**** DATA SECTION ****

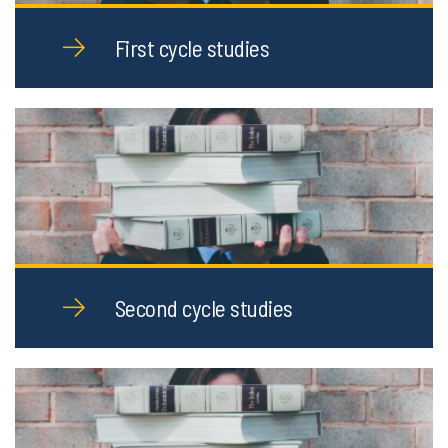
First cycle studies
Second cycle studies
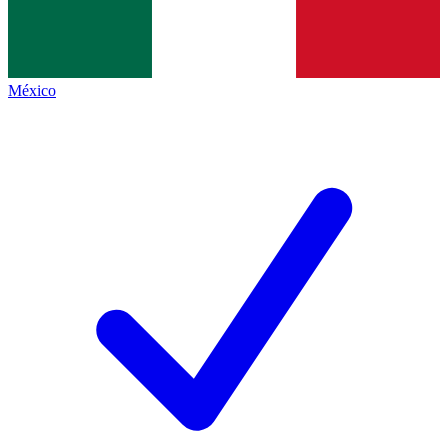
México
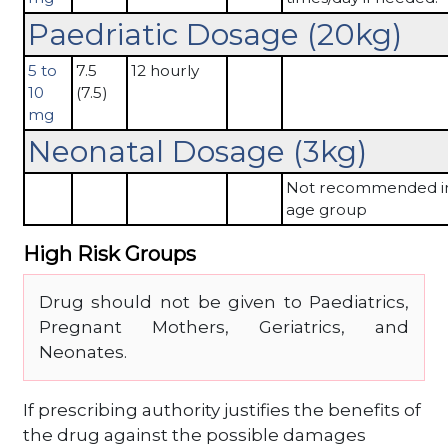
Paedriatic Dosage (20kg)
5 to
7.5
12 hourly
10
(7.5)
mg
Neonatal Dosage (3kg)
Not recommended in
age group
High Risk Groups
Drug should not be given to Paediatrics,
Pregnant Mothers, Geriatrics, and
Neonates.
If prescribing authority justifies the benefits of
the drug against the possible damages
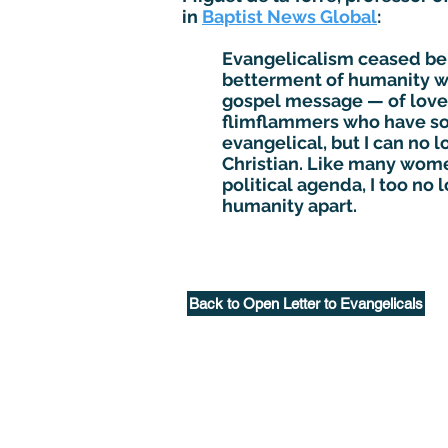
in
Baptist News Global
:
Evangelicalism ceased bein
betterment of humanity whe
gospel message — of love,
flimflammers who have sol
evangelical, but I can no 
Christian. Like many women
political agenda, I too no
humanity apart.
Back to Open Letter to Evangelicals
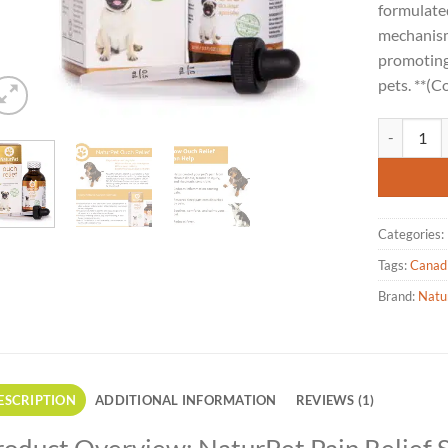
rating
formulated
mechanism
promoting 
pets. **(C
Naturpet - 
Categories:
Tags:
Canad
Brand:
Natu
ESCRIPTION
ADDITIONAL INFORMATION
REVIEWS (1)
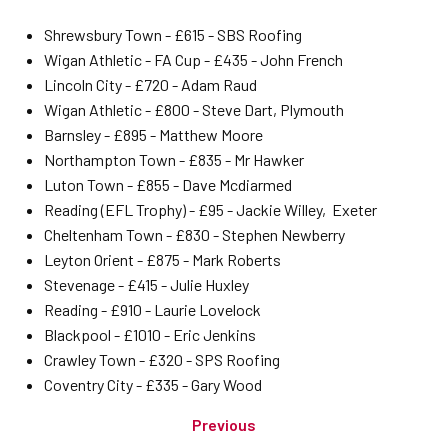
Shrewsbury Town - £615 - SBS Roofing
Wigan Athletic - FA Cup - £435 - John French
Lincoln City - £720 - Adam Raud
Wigan Athletic - £800 - Steve Dart, Plymouth
Barnsley - £895 - Matthew Moore
Northampton Town - £835 - Mr Hawker
Luton Town - £855 - Dave Mcdiarmed
Reading (EFL Trophy) - £95 - Jackie Willey, Exeter
Cheltenham Town - £830 - Stephen Newberry
Leyton Orient - £875 - Mark Roberts
Stevenage - £415 - Julie Huxley
Reading - £910 - Laurie Lovelock
Blackpool - £1010 - Eric Jenkins
Crawley Town - £320 - SPS Roofing
Coventry City - £335 - Gary Wood
Previous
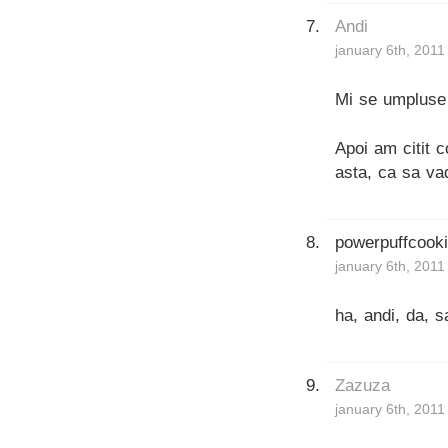
Andi
january 6th, 2011
Mi se umpluse 
Apoi am citit c
asta, ca sa va
powerpuffcook
january 6th, 2011
ha, andi, da, 
Zazuza
january 6th, 2011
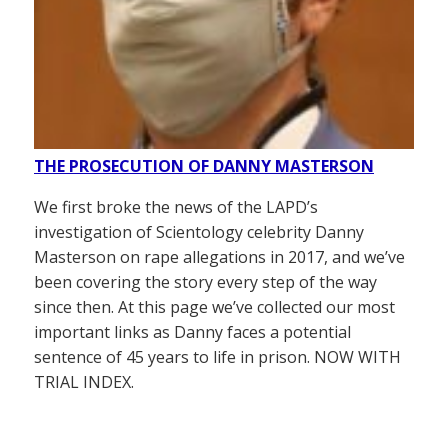
THE PROSECUTION OF DANNY MASTERSON
We first broke the news of the LAPD’s
investigation of Scientology celebrity Danny
Masterson on rape allegations in 2017, and we’ve
been covering the story every step of the way
since then. At this page we’ve collected our most
important links as Danny faces a potential
sentence of 45 years to life in prison. NOW WITH
TRIAL INDEX.
——————–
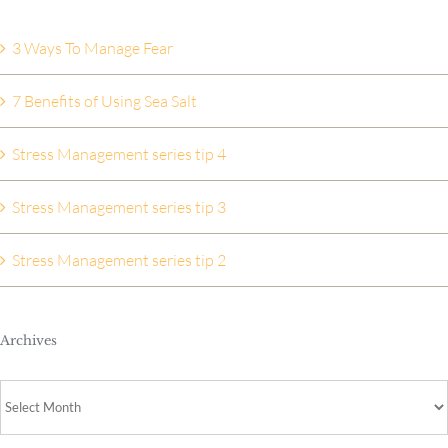
3 Ways To Manage Fear
7 Benefits of Using Sea Salt
Stress Management series tip 4
Stress Management series tip 3
Stress Management series tip 2
Archives
Archives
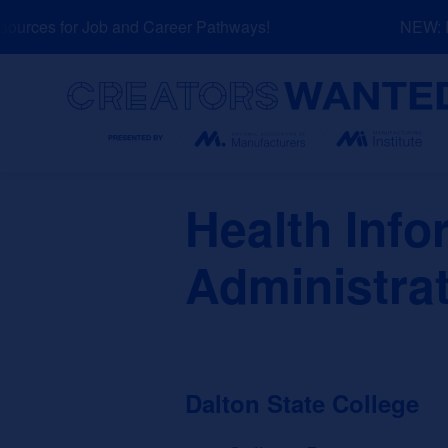
Skip
urces for Job and Career Pathways!
NEW: Exp
to
content
Search
Health Inf
Administrat
Dalton State College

****

# WORK TO COMPLETE
Write out, exactly and with no pictures, the lines of the data from the first through the line containing "If prescribing authority".

# ANSWER BOX
First cycle studies
Second cycle studies
México
Paedriatic Dosage (20kg)
5 to
7.5
12 hourly
10
(7.5)
mg
Neonatal Dosage (3kg)
Not recommended in
age group
High Risk Groups
Drug should not be given to Paediatrics,
Pregnant Mothers, Geriatrics, and
Neonates.
If prescribing authority justifies the benefits of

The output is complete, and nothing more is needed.